Purple Team in Practice: Building a Red vs Blue Feedback Loop
How to integrate adversarial emulation with the SOC, close detection gaps in short sprints, and turn exercises into versioned Sigma rules.
Purple Team is not a quarterly workshop with pizza and pretty slides. It is an engineering cadence where every TTP executed by Red becomes a detection hypothesis for Blue within 72 hours. At Basilisk OffSec we run two-week sprints: 10 techniques cherry-picked from ATT&CK, controlled execution in a corporate lab, and closure with a Sigma rule shipped to production. The KPI is not how many shells Red popped, it is how many techniques moved from 'undetected' to 'alerted with low false positive'. Anyone not measuring that delta is running expensive security theater.
The starting point is a technique catalog prioritized by real threat intel, not DEF CON hype. We grab fresh reports (Mandiant M-Trends, CrowdStrike OverWatch, CISA advisories) and cross-reference them with the ATT&CK Enterprise v15 matrix. For a financial operation, for example, T1078.004 (cloud accounts), T1558.003 (Kerberoasting) and T1059.001 (PowerShell) end up at the top. Before execution, Red documents the exact procedure following Adversary Emulation with Caldera and MITRE ATT&CK in a Corporate Lab and Blue sketches which telemetry should capture each step. This written contract kills the classic 'we did not see it because Splunk was not ingesting that index'.
Execution happens in an agreed window, with an exercise flag in the logs and a Slack #purple-live channel open.
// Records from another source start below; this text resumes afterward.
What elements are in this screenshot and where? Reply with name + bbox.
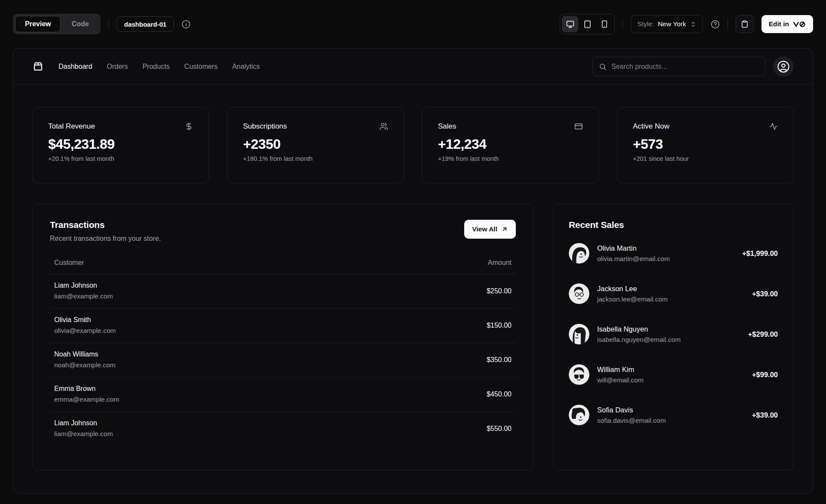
avatar [569, 283, 589, 304]
search-icon [599, 63, 607, 71]
chevrons-up-down-icon [690, 21, 697, 28]
stat-value: +2350 [243, 136, 388, 152]
style-label: Style: [637, 20, 654, 28]
device-toggle-group [560, 14, 615, 34]
clipboard-icon [741, 20, 749, 28]
style-select[interactable]: Style: New York [631, 15, 703, 33]
desktop-view-button[interactable] [562, 16, 578, 32]
avatar [569, 243, 589, 264]
monitor-icon [566, 20, 574, 28]
transaction-amount: $450.00 [487, 390, 512, 398]
nav-item-customers[interactable]: Customers [184, 63, 217, 71]
stats-row: Total Revenue $45,231.89 +20.1% from las… [32, 107, 794, 183]
v0-logo-icon [793, 21, 806, 28]
preview-tab[interactable]: Preview [15, 16, 61, 32]
sale-customer-name: William Kim [597, 366, 644, 374]
transactions-panel: Transactions Recent transactions from yo… [32, 204, 533, 470]
recent-sales-panel: Recent Sales Olivia Martin [553, 204, 794, 470]
customer-email: liam@example.com [54, 430, 113, 438]
sale-customer-name: Olivia Martin [597, 244, 670, 252]
recent-sales-list: Olivia Martin olivia.martin@email.com +$… [569, 243, 778, 425]
avatar [569, 364, 589, 385]
list-item[interactable]: Jackson Lee jackson.lee@email.com +$39.0… [569, 283, 778, 304]
table-row[interactable]: Olivia Smith olivia@example.com $150.00 [50, 309, 516, 343]
view-all-button[interactable]: View All [464, 220, 516, 239]
block-info-button[interactable] [182, 20, 191, 29]
search-input[interactable] [611, 63, 759, 71]
column-header-customer: Customer [54, 259, 84, 267]
transactions-subtitle: Recent transactions from your store. [50, 235, 161, 243]
nav-item-analytics[interactable]: Analytics [232, 63, 260, 71]
sale-amount: +$299.00 [748, 330, 778, 338]
list-item[interactable]: William Kim will@email.com +$99.00 [569, 364, 778, 385]
code-tab[interactable]: Code [62, 16, 99, 32]
sale-customer-email: olivia.martin@email.com [597, 255, 670, 263]
stat-title: Subscriptions [243, 122, 287, 131]
sale-amount: +$99.00 [752, 371, 778, 379]
nav-item-orders[interactable]: Orders [107, 63, 128, 71]
arrow-up-right-icon [501, 226, 508, 233]
column-header-amount: Amount [488, 259, 512, 267]
edit-in-v0-label: Edit in [769, 20, 789, 28]
sale-customer-email: sofia.davis@email.com [597, 417, 666, 424]
customer-name: Liam Johnson [54, 419, 113, 427]
stat-change: +201 since last hour [633, 155, 778, 162]
transaction-amount: $350.00 [487, 356, 512, 364]
stat-value: +573 [633, 136, 778, 152]
customer-name: Emma Brown [54, 385, 119, 393]
edit-in-v0-button[interactable]: Edit in [761, 15, 813, 33]
search-box [592, 57, 765, 76]
dashboard-preview-frame: Dashboard Orders Products Customers Anal… [13, 48, 813, 494]
transaction-amount: $550.00 [487, 425, 512, 433]
style-value: New York [658, 20, 686, 28]
transactions-table: Customer Amount Liam Johnson liam@exampl… [50, 259, 516, 446]
user-menu-button[interactable] [773, 56, 794, 77]
store-icon[interactable] [32, 61, 44, 72]
block-name-badge: dashboard-01 [117, 16, 173, 32]
user-circle-icon [777, 60, 790, 73]
stat-card-subscriptions: Subscriptions +2350 +180.1% from last mo… [227, 107, 404, 183]
sale-customer-name: Sofia Davis [597, 406, 666, 414]
stat-value: +12,234 [438, 136, 583, 152]
customer-name: Liam Johnson [54, 282, 113, 289]
dollar-sign-icon [185, 122, 193, 131]
stat-card-sales: Sales +12,234 +19% from last month [422, 107, 599, 183]
toolbar-separator [623, 18, 623, 30]
app-header: Dashboard Orders Products Customers Anal… [13, 49, 813, 85]
view-all-label: View All [472, 225, 497, 233]
table-row[interactable]: Emma Brown emma@example.com $450.00 [50, 378, 516, 412]
help-circle-icon [711, 20, 720, 29]
smartphone-icon [601, 20, 608, 28]
toolbar-separator [108, 18, 109, 30]
table-row[interactable]: Liam Johnson liam@example.com $550.00 [50, 412, 516, 446]
customer-name: Olivia Smith [54, 316, 116, 324]
copy-code-button[interactable] [736, 15, 754, 33]
nav-item-dashboard[interactable]: Dashboard [59, 63, 92, 71]
nav-item-products[interactable]: Products [142, 63, 170, 71]
main-nav: Dashboard Orders Products Customers Anal… [59, 63, 260, 71]
transaction-amount: $150.00 [487, 322, 512, 329]
list-item[interactable]: Sofia Davis sofia.davis@email.com +$39.0… [569, 405, 778, 425]
stat-value: $45,231.89 [48, 136, 193, 152]
stat-title: Active Now [633, 122, 669, 131]
stat-card-active-now: Active Now +573 +201 since last hour [617, 107, 794, 183]
customer-email: noah@example.com [54, 361, 115, 369]
customer-email: olivia@example.com [54, 327, 116, 335]
sale-customer-email: isabella.nguyen@email.com [597, 336, 681, 344]
list-item[interactable]: Olivia Martin olivia.martin@email.com +$… [569, 243, 778, 264]
table-row[interactable]: Noah Williams noah@example.com $350.00 [50, 343, 516, 378]
style-help-button[interactable] [711, 20, 720, 29]
list-item[interactable]: Isabella Nguyen isabella.nguyen@email.co… [569, 324, 778, 344]
stat-change: +20.1% from last month [48, 155, 193, 162]
toolbar-separator [727, 18, 728, 30]
avatar [569, 405, 589, 425]
sale-customer-name: Jackson Lee [597, 285, 668, 293]
mobile-view-button[interactable] [596, 16, 613, 32]
transactions-title: Transactions [50, 220, 161, 230]
table-row[interactable]: Liam Johnson liam@example.com $250.00 [50, 274, 516, 309]
preview-code-toggle: Preview Code [13, 14, 101, 34]
info-icon [182, 20, 191, 29]
customer-email: emma@example.com [54, 396, 119, 403]
sale-amount: +$39.00 [752, 290, 778, 298]
tablet-view-button[interactable] [579, 16, 595, 32]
Every Red action gets a UTC timestamp, target hostname and binary hash. When we run Kerberoasting via Rubeus, the operator notes the exact extracted ticket and the targeted service account, matching the workflow in Active Directory Pentest: Step-by-Step Kerberoasting in a GOAD Lab. In parallel, a SOC analyst tries to detect in real time without knowing which step comes next, mimicking the real scenario. If they catch it in 4 minutes, we mark green. If it slipped through, it becomes a Jira ticket with priority set by the criticality of the touched asset.
Post-execution, the hard work begins: turning a finding into a durable rule. We use the pipeline described in Threat Hunting with Sigma and Elastic: From Indicator to Detection Rule to convert hypotheses into Sigma, then into EQL on Elastic and KQL on Sentinel. A rule only merges to main if it meets three criteria: covers the exercise technique, generates fewer than 5 false positives per week in the staging environment, and has a linked response playbook. Evasion techniques like those in EDR Evasion for Research: Direct Syscalls Explained Without the Hype and AMSI and ETW Bypass for Defensive Research: What Blue Teams Should Know force the team to move past signatures into behavioral detection, watching NtAllocateVirtualMemory calls and anomalous parent-child patterns.
Exercise infra must be auditable. C2 runs in an isolated VLAN with full PCAP capture, per the model in Building C2 Infra with Sliver in an Isolated Lab for Defensive Research, and traffic is mirrored to the staging SIEM via port mirror. Lateral movement follows the Lateral Movement in the Lab: SMB, WMI and WinRM with a Detection Focus playbook with Impacket and Evil-WinRM, always with /OPSEC=false flags to ensure Blue sees the artifacts. Internal pivoting uses Chisel per Pivoting with Chisel and Ligolo-ng: Segmented Networks in a Pentest Lab. Everything is logged in a private Git repo: every Red commit is referenced by the corresponding Blue rule PR, creating traceability that auditors love and managers love to show the board.
Communication kills more Purple Team programs than tooling gaps. We establish shared vocabulary: 'detected' means an alert was generated and triaged, not just that a log sits in some cold index. Retros run 60 minutes with three slides: techniques executed, detections shipped, open technical debt. Metrics we track: MTTD per ATT&CK category, percentage of Tactics coverage in the environment, and count of rules with FP rate above threshold. In six months, one customer went from 23% Credential Access coverage to 71%, with a 40% drop in noisy alerts.
Practical takeaway: start small and measurable. Pick five techniques relevant to your sector, write a contract with the SOC, execute in a short window with full logging, and do not close the sprint without a Sigma rule versioned in Git. Purple Team that leaves no versioned artifact behind did not scale, it only entertained. The cycle Red-builds-hypothesis, Blue-validates-telemetry, team-merges-rule-to-production must fit in two weeks. If it takes longer, you are managing a project, not operating continuous detection.